A desk study will highlight whether there are any protected habitats or species nearby, and a preliminary ecological appraisal will be the next step to take. This will identify any valuable habitats on the site and flag up the potential for protected species to be present. Further surveys for protected species may be necessary, but if it is the wrong time of year for those surveys to take place then significant delays could be experienced.
Do not go to an ecologist at the last minute before submitting a planning application – if their report flags up the need for further surveys, the application is bound to fail. The larger the project the more likely it is that protected species will be encountered. The usual suspects in terms of protected species are, in no particular order, nesting birds, bats, reptiles, great crested newts, water voles, badgers and dormice. These are all found throughout the UK.

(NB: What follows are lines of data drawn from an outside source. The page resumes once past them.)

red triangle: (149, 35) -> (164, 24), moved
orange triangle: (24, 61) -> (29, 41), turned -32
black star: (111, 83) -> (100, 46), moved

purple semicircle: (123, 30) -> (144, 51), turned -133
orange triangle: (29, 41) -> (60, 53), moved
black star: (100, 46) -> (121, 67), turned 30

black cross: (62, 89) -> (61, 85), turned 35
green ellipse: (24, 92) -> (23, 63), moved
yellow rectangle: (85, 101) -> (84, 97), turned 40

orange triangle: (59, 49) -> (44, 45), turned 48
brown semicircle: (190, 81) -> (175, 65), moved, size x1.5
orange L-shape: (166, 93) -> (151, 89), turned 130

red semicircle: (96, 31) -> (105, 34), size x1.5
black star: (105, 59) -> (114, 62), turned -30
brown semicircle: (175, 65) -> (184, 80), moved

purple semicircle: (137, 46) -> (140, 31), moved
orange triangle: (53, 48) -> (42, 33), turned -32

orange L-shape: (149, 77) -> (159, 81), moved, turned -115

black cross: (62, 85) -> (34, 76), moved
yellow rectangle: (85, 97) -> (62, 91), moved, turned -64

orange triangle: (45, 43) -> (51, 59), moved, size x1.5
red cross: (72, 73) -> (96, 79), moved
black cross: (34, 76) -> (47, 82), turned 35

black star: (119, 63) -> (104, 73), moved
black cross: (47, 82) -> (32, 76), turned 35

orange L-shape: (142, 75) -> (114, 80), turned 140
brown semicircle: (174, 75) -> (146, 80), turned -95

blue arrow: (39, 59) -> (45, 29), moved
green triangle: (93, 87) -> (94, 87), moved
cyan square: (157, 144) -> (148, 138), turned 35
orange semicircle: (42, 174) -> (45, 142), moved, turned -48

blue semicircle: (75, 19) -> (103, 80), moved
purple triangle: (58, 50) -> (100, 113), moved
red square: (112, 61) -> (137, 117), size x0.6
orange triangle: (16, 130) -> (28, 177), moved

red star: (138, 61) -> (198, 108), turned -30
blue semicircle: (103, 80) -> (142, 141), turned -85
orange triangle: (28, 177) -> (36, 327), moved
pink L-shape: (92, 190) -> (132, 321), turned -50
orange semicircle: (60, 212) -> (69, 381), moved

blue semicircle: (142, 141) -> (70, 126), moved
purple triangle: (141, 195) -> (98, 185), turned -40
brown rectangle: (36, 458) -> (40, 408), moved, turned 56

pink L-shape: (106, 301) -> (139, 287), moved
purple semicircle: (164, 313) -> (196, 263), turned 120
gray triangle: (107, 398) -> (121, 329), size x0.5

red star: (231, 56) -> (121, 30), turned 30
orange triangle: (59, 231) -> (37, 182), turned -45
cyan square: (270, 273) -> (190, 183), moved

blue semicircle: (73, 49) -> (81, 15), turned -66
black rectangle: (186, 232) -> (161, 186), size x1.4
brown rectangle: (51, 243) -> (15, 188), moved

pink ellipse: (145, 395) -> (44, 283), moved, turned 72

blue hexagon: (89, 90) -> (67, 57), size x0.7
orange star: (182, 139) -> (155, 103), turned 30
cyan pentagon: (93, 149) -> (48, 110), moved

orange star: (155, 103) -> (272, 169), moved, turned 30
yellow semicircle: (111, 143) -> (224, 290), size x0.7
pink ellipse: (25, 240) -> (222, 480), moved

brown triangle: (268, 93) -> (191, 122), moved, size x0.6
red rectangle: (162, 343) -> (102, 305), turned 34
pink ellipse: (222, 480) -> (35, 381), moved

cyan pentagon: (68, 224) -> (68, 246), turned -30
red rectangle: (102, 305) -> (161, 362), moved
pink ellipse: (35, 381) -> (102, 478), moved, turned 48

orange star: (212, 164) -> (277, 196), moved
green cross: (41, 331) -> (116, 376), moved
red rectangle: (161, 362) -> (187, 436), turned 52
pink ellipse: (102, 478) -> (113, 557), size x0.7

The same issues apply to urban as to rural development. Indeed, in some urban areas wildlife can be more diverse than it is in, say, the monocultural agricultural plains of East Anglia. Animals such as bats prosper in built-up areas and can turn up in the most unlikely places. In 2015, a developer was fined £4,500 plus costs and victim surcharge for knowingly destroying a pipistrelle bat roost in Kilburn, London. But industry schemes such as the Building Research Establishment Environment Assessment Method (BREEAM) and Civil Engineering Environmental Quality Assessment and Award Scheme (CEEQUAL) also provide opportunities to make a positive contribution to wildlife protection.
Globally speaking, we need to promote the need for positive conservation if the loss of biodiversity is to be halted, let alone reversed. In the UK, the development industry should look to make positive contributions. Already there is at least one large housing developer that is producing a strategy to enhance biodiversity through its projects, for instance. Perhaps the best example of how development can work for conservation are Thames Water’s reservoirs in Barnes, south-west London. In the 1990s, these were deemed surplus to requirements. However, they were also designated as an SSSI – although their continued status as such was in danger of being lost since the qualifying bird species, the smew, was becoming an increasingly rare winter visitor.
So the Wildfowl and Wetlands Trust under Sir Peter Scott formed a partnership with Thames Water to create a wetland centre. Berkeley Homes joined them and developed 10ha of the site, which helped fund a 40ha wetland centre. The centre is again an SSSI, albeit on the basis of different qualifying features to the original, and is an internationally recognised example of what can be achieved in an urban area.
Turning round projects so their contribution to conservation gets full billing alongside the development opportunities provides a win–win situation for all parties, and for the biodiversity that helps sustain our life on earth.